- **Work required**: Could you return every line of the records below that contains the word "nuestro"?

- **Given records**:
◇ ◇ ◇ ◇ ◇
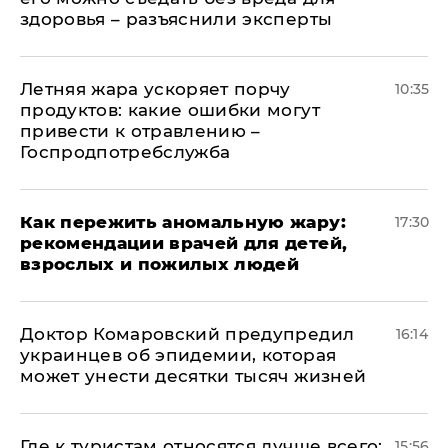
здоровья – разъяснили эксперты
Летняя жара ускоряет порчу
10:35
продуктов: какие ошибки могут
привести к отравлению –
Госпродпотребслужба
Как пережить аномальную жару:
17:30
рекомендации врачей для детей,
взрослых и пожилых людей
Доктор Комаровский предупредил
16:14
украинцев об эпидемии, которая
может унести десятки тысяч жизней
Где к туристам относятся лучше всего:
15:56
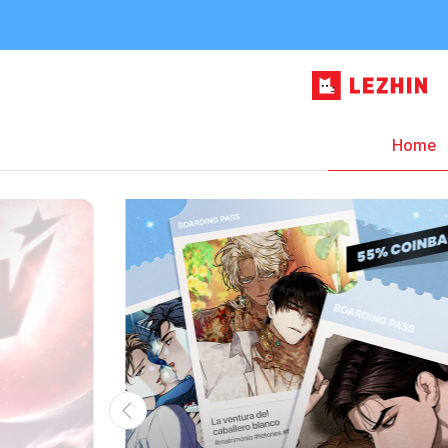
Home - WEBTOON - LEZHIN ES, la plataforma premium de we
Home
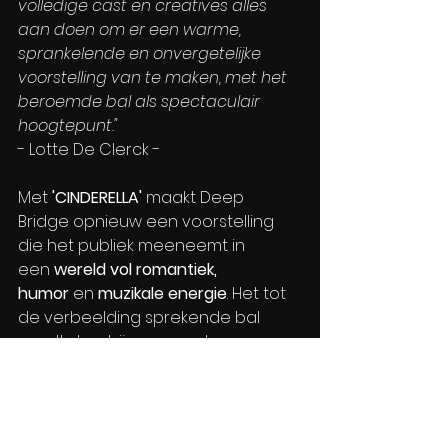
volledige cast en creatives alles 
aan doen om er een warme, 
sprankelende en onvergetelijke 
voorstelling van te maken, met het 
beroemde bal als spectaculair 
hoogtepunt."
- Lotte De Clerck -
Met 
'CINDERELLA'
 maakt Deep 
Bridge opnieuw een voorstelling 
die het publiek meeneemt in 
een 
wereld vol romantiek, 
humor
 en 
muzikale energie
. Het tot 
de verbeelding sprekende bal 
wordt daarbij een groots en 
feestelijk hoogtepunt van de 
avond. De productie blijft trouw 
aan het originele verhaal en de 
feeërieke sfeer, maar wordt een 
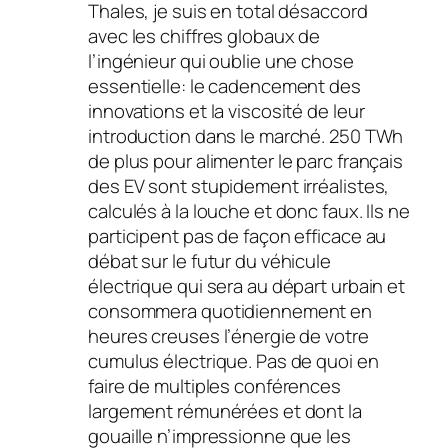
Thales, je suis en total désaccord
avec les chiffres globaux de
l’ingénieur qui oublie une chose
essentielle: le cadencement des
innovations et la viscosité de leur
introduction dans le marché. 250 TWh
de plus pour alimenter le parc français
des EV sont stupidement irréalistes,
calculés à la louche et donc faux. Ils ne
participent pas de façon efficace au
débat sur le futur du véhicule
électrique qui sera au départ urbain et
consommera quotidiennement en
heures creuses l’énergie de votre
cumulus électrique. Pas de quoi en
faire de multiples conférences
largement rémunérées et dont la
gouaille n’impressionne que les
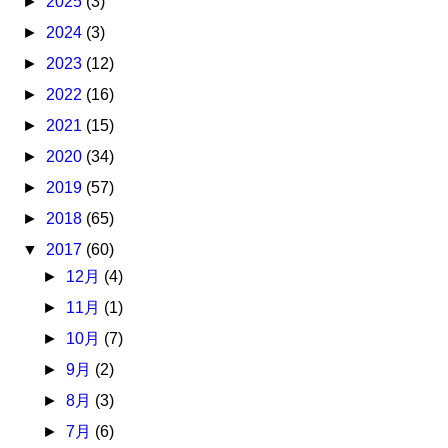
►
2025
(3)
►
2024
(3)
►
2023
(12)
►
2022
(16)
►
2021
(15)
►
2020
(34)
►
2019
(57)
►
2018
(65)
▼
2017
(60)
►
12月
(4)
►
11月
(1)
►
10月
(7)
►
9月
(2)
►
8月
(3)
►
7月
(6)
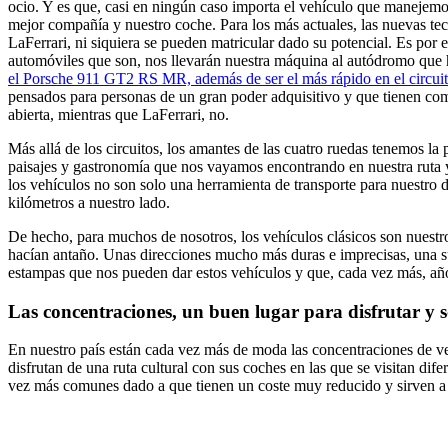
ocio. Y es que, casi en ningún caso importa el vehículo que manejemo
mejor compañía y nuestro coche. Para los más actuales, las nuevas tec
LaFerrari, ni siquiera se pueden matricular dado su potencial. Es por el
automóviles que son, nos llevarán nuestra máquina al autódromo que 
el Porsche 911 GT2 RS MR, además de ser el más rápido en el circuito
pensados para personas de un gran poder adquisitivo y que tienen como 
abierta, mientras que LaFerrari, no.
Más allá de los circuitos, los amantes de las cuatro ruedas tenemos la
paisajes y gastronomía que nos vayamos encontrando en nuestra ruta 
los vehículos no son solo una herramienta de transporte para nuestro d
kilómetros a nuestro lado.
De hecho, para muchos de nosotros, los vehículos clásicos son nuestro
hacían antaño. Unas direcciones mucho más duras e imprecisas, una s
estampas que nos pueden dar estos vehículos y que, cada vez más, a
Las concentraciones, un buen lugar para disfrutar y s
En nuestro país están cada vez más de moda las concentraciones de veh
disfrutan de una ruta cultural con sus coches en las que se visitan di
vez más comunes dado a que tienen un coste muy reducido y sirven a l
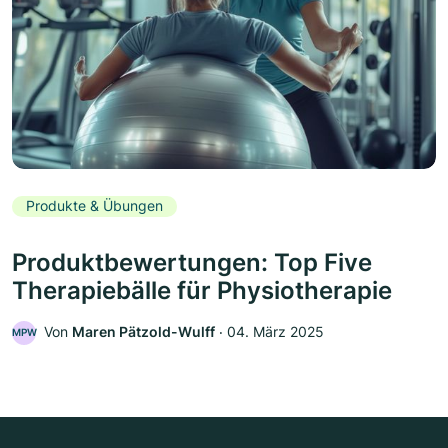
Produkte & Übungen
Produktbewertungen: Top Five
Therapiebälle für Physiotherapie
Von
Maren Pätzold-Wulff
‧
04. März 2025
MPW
◇ ◇ ◇ ◇ ◇
- **Problem solution**:
mejor compañía y nuestro coche. Para los más actuales, las nuevas tec
los vehículos no son solo una herramienta de transporte para nuestro d
kilómetros a nuestro lado.
De hecho, para muchos de nosotros, los vehículos clásicos son nuestro
En nuestro país están cada vez más de moda las concentraciones de veh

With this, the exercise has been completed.